6 Juillet 2021
L'autre jour que je glandais sur le site de Sezane en constatant combien tout est hors de prix le T.shirt à message est tendance, j'ai eu envie de coudre le mien.
Pour la couture, pas de problème. Les prêtresses de Deer and Doe ont conçu le patron blockbuster gratuit du T.shirt Plantain.
Pour le message, en revanche, j'ai mis vachement de temps à trouver.
Je voulais un mot qui me parle, mais qui ne soit pas trop universel. Quelque chose qui est du sens, un message percutant, drôle, intelligent, décalé, tout moi quoi.
J'ai éliminé "Spice up your life (t'as la ref ?)" ou encore "Chirac ou le Pen, l'arnaque ou la haine" (t'as encore la ref ? tu étais définitivement un ado dans les années 90).
J'ai fini par envisager un t shirt juste blanc, parce qu'à la base, cette histoire de T.shirt, c'était parce que j'avais pas de basique pour mettre avec mes jupes longues, oui j'ai de graves problèmes.
Et soudain, j'ai une fulgurance.
L’incarnation pour moi de la détermination et de l'ile flottante.
Arlette.
Arlette, c'est ma mamie, et je préfère te dire tout de suite que je ne connais pas son âge. Il parait que plus on est très vieux, plus on risque un jour de mourir. Donc, je préfère rester dans l'ignorance.
Mamie Arlette, elle a cette façon de se tenir devant son petit réfrigérateur quand elle dit "qu'est-ce que je mets en entrée". Comme si ton avis sur cette question comptait. En fait, elle sait déjà depuis cinq heures du matin ce qu'elle va mettre en entrée. Elle cuisinera sans que tu t'en rendes compte et elle dira que c'est pas grand chose. Et ça ressemblera au genre de truc que toi tu ne sers que pour le réveillon en ayant passé deux heures à te battre avec ton thermomix.
Pourtant, quand on était petits, affalés sur le canapé vert du salon à regarder le cirque qu'elle nous enregistrait sur des cassettes vidéos, on avait le droit de choisir le dessert. Il y en avait souvent un qui disait "mousse au chocolat", l'autre "crème au tapioca " et un troisième "ile flottante". Moi, je disais toujours "ile flottante". Le soir, on regardait la météo sur plusieurs chaines différentes, et sur la table avec une nappe provençale il y avait une mousse au chocolat, une crème au tapioca et une ile flottante.
Ma mamie Arlette m'a appris à tricoter, et si elle n'est pas vraiment pédagogue elle est toujours encourageante. Un soir chez elle en allant me coucher, j'ai râlé parce que j'avais encore au moins quarante centimètres de jersey pour finir une écharpe et que c'était ennuyant. Le lendemain, à huit heures, il n'en restait plus que cinq à faire et encore, c'était parce qu'elle avait dû aller chercher le pain.

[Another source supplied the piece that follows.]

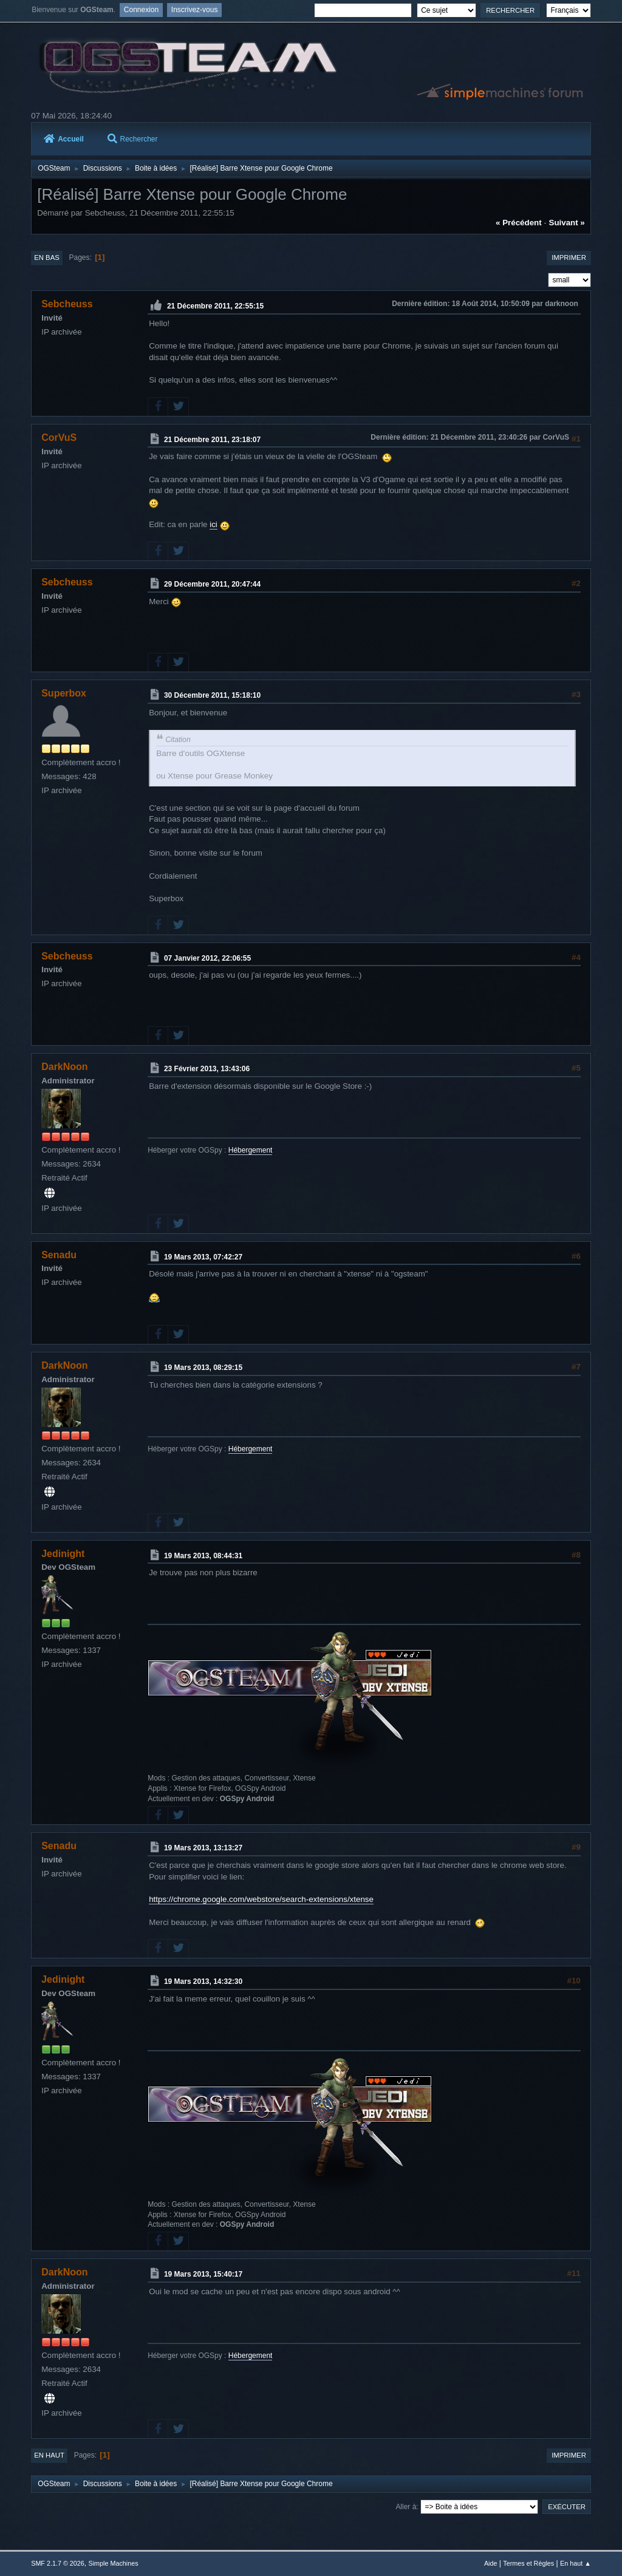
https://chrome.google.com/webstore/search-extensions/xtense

Mamie Arlette, quand tu lui donnes un patron chiadé de créatrice indépendante, elle grommelle que c'est bien compliqué et elle se tape tous les Bergère de France depuis 1992 pour trouver un modèle qui (ne) ressemble (pas). Si on devait mettre bout à bout tout ce qu'elle a tricoté on pourrait couvrir le Vaucluse avec des pulls à torsades. Il peut se passer une jambe cassée ou une pandémie mondiale, le soir, invariablement, pendant que Papi Maurice ronfle, Mamie Arlette fait des vestes avec des grandes aiguilles en métal et toujours un catalogue épais qui traine à ses pieds.
Je ne sais pas quel genre de mère je suis. Mais je sais quelle genre de grand mère je voudrais être, le genre qui prend sur le fait un cambrioleur chez elle et qui le met en fuite sans se démonter, le genre qui coud des boutons colorés sur des vestes épaisses confectionnées en un tour de main "pour te dire de faire une fantaisie".
Le genre qui sait dire à chacun combien il est important, avec de l'ile flottante, de la mousse au chocolat et de la crème au tapioca.